Thanks for the advice, DLQ sounds like a good idea for the long term and is exactly what I was after. I have found there was an issue processing certain events, these are dropped now in Logstash so I hope I'm okay going forward.
One side issue was that this also appeared to cause Filebeat to hang, Filebeat has load balancing enabled to 3 different logstash nodes, when this occurs the other nodes stop getting new events. As soon as I restart this one logstash node the others get events right away.

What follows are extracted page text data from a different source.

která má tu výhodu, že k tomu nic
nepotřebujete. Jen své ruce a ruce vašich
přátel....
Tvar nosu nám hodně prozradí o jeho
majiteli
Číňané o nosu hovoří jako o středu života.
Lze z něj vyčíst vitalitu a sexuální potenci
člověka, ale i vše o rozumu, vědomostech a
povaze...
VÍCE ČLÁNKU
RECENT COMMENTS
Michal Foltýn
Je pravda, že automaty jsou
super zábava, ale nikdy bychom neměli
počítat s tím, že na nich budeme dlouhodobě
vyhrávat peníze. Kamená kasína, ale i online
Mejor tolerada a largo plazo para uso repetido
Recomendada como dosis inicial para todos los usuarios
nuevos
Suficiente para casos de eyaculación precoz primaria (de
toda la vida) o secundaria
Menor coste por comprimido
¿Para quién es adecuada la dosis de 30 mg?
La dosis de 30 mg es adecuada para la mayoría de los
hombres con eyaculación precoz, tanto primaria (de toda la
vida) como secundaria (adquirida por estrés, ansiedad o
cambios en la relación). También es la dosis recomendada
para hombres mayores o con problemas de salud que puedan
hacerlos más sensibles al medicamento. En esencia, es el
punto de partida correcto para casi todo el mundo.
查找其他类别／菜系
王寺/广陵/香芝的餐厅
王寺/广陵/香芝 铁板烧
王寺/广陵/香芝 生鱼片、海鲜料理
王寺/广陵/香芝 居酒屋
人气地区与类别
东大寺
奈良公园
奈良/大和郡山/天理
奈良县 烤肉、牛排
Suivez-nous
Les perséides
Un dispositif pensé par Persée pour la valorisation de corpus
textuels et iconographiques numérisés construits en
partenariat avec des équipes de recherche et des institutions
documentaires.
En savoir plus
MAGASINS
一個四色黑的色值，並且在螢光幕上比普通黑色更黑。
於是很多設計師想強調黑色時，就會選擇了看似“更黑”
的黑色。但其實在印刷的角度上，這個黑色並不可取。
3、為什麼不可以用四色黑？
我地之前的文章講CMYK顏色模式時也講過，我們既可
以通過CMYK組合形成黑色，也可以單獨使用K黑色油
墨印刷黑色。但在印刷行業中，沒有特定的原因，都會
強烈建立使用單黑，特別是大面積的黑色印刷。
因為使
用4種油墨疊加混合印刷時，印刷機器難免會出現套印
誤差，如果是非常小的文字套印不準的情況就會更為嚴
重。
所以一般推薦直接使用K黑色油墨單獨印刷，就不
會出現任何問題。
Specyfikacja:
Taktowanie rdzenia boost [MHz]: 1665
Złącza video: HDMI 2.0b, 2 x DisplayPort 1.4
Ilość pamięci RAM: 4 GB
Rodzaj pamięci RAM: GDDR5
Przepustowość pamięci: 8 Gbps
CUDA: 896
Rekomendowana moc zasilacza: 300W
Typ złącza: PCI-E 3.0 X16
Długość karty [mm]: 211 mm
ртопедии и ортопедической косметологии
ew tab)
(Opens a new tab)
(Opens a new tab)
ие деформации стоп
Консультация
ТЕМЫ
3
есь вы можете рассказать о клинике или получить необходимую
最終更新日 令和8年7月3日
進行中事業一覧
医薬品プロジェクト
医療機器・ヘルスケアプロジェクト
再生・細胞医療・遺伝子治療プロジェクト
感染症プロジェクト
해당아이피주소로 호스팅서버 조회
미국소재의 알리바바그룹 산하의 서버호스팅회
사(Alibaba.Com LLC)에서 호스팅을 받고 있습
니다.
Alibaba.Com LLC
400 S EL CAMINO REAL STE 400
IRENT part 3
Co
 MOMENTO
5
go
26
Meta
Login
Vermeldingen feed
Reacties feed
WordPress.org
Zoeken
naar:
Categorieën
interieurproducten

To help anyone else who may have a similar issue, the log message I was getting was:
2020-06-18T18:01:58,884][ERROR][logstash.outputs.elasticsearch] Encountered a retryable error. Will Retry with exponential backoff {:code=>400, :url=>"https://server.name:9200/_bulk"}
This made it difficult to track down where the issue was. The following command helped a lot to get your stats: curl -XGET 'localhost:9600/_node/stats/jvm?pretty'
From the output I can find one of the pipelines logged this:
"bulk_requests": {
"successes": 7,
"responses": {
"200": 7
},
"failures": 398
}
So in good news I know what pipeline it is occuring in. With in this pipeline stats I also saw the following:
"events": {
"duration_in_millis": 3872,
"in": 4235,
"filtered": 2632,
"queue_push_duration_in_millis": 2,
"out": 2632
},
That is 1690 events, my max pipeline size is 1500 for this specific pipeline. (So perhaps thats what caused it too block??) Looking at my main pipeline I see this:
"main": {
"events": {
"duration_in_millis": 9031144,
"in": 404520,
"filtered": 340514,
"queue_push_duration_in_millis": 13119253,
"out": 340514
}
There appears to be about 640002 events in here. My main pipeline size is 4 workers, 8000 batch size. Filebeat has 8 workers. Changed main to 6000 events, and this time it hangs at 48,000 events.
My feeling would be the main pipeline is filled up to its max bulksize, which is filebeat works * batch size of the main pipeline. This causes Filebeat to hang. Logstash can not process anymore events because one of the pipelines is hung because it can not bulk request.
I believe I can monitor this with: curl -XGET 'localhost:9600/_node/stats/pipelines/main?pretty'
, not sure If this gets sent to metric beat where I could be alerted on it?